Viveu na Covilhã dos cinco aos dez anos e a meio da conversa ainda pergunta a quem o ouve: “Ainda existe este café? E esta sapataria?” Vemos os seus olhos mexerem-se da esquerda para a direita, da direita para a esquerda como quem faz um exercício de memória em busca das que estão perdidas algures na mente. Lembra-se com carinho de brincar pela cidade e de um pelourinho antigo onde ficava a sua casa. Mudou muita coisa desde esses tempos, mas para Ruy de Carvalho é como se nunca tivesse saído de cá.

Painel de conversa do projeto “Retratos Contados de Ruy de Carvalho” com: Regina Gouveia, Nélson Mateus, Ruy de Carvalho, Paula de Carvalho e João de Carvalho (da esquerda para a direita)

São 82 anos de carreia nos palcos e 97 e dois meses, como recorda à plateia. A idade já lhe dificulta a subida ao pequeno palco no último piso do Teatro Municipal da Covilhã, mas o sorriso nenhum tempo o leva. Recusa-se a usar o microfone, afinal de contas é um senhor do teatro, a projeção vocal já está estudada e aprendida.

Dos mais pequenos ao mais velhos as cadeiras do salão estão preenchidas. Como Nélson Mateus, curador da exposição, explica o ator é ainda visto como um avô de muitas gerações de portugueses e é bom ver que ainda hoje é acarinhado por todos, como temos experienciado ao longo destas sessões com o projeto “Retratos Contados””.

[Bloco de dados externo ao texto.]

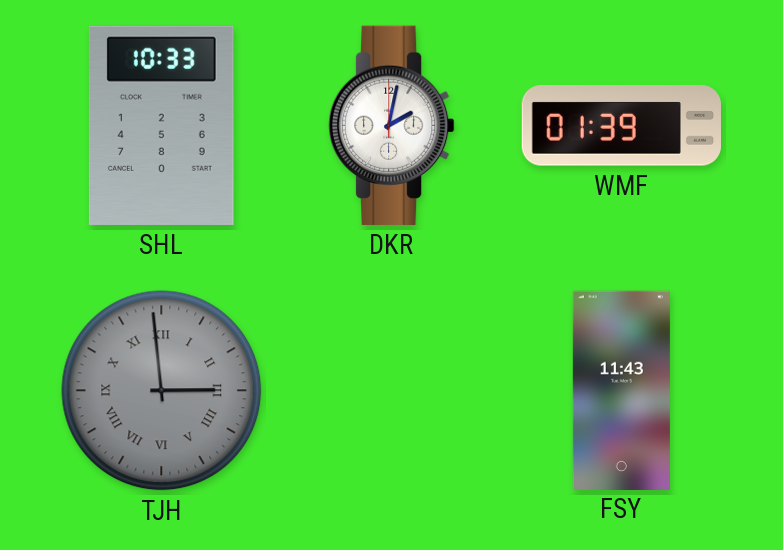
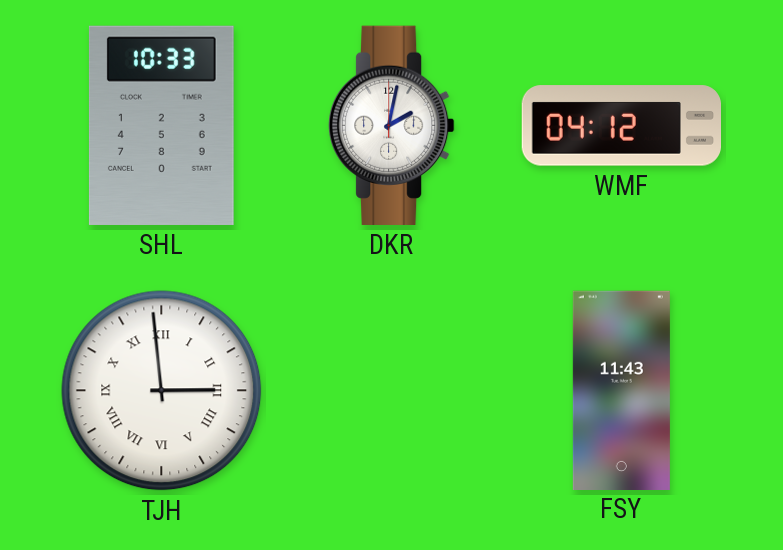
WMF: 01:39 -> 04:12
TJH dial: grey -> white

Há tempo e espaço ainda para as perguntas do público a este rosto acarinhado. É nesse momento que António Saraiva recorda a Ruy, e aos seus filhos, que já se encontraram no passado. António estava em trabalho fora do continente e sentia-se isolado, longe da sua Covilhã. O seu caminho cruzou-se com o da família Carvalho na ilha, falou-se da cidade e da vida, mas foi o carinho de Ruy e os seus “Meu filho” dirigidos a António que o marcaram até hoje como um conforto na altura.

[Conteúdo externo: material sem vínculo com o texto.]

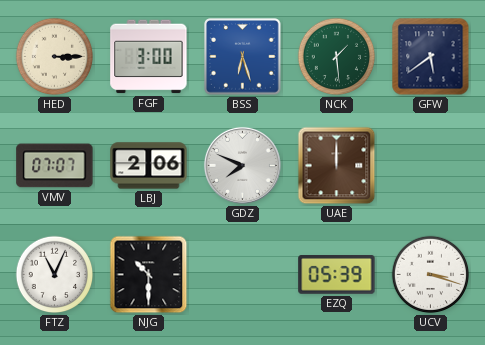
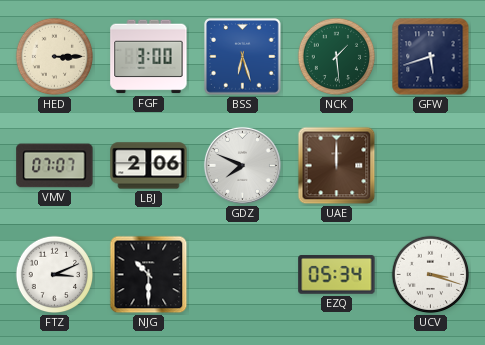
GFW: 5:39 -> 5:42
FTZ: 11:04 -> 3:11
EZQ: 05:39 -> 05:34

Foto do primeiro encontro entre António Saraiva e Ruy de Carvalho

“É uma recolha de conhecimento brutal estar a olhar para Ruy de Carvalho, quanto mais falar para ele”, confessa Nuno Pinheiro. Já  não vive na Covilhã, mas não podia perder a oportunidade de falar com este ator. Também ele se aventurou na ronda de perguntas. O público tenta ainda plantar a ideia de o centenário de Ruy de Carvalho ser passado aqui mesmo, na Covilhã e Ruy não nega a possibilidade.

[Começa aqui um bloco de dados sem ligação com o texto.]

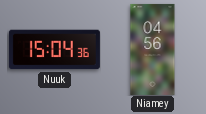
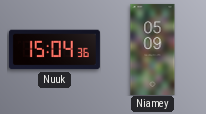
Niamey: 04:56 -> 05:09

O artista falou da sua companheira de vida e do ator Augusto Figueiredo que o ensinou a interpretar Gil Vicente, para sempre à maneira das beiras. Agradeceu a Carolina Esteves pelo solo de piano que iniciou a conversa, e o relembrou da sua mãe que também ensinava piano.

Mesmo cansado pela tertúlia que já ia longa, Ruy de Carvalho ainda arranjou tempo para fotos e trocas de palavras com o público, mas antes relembra a velhice. “Morrer antes para quê?”interroga, dirigindo-se ao público mais velho. Recomenda ““não pensar na morte”, pois ele próprio não o faz. E garante que não há ninguém que não seja útil, nem que seja para fazer uma festa ao neto ou ao filho.

Arrancou várias risadas a quem o ouvia, mas nenhuma se comparou à última. Ao despedir-se falou para todos, tanto para o público como para Nelson ou para os seus filhos, com um “pedido picante” segundo o próprio. “Quando eu morrer não quero ninguém triste. Eu parto feliz.”

 

Ruy de Carvalho despediu-se da Covilhã com esta piada, um pedido de desculpas às senhoras mais velhas e com a risada de todos, apelando a que se riam à vontade.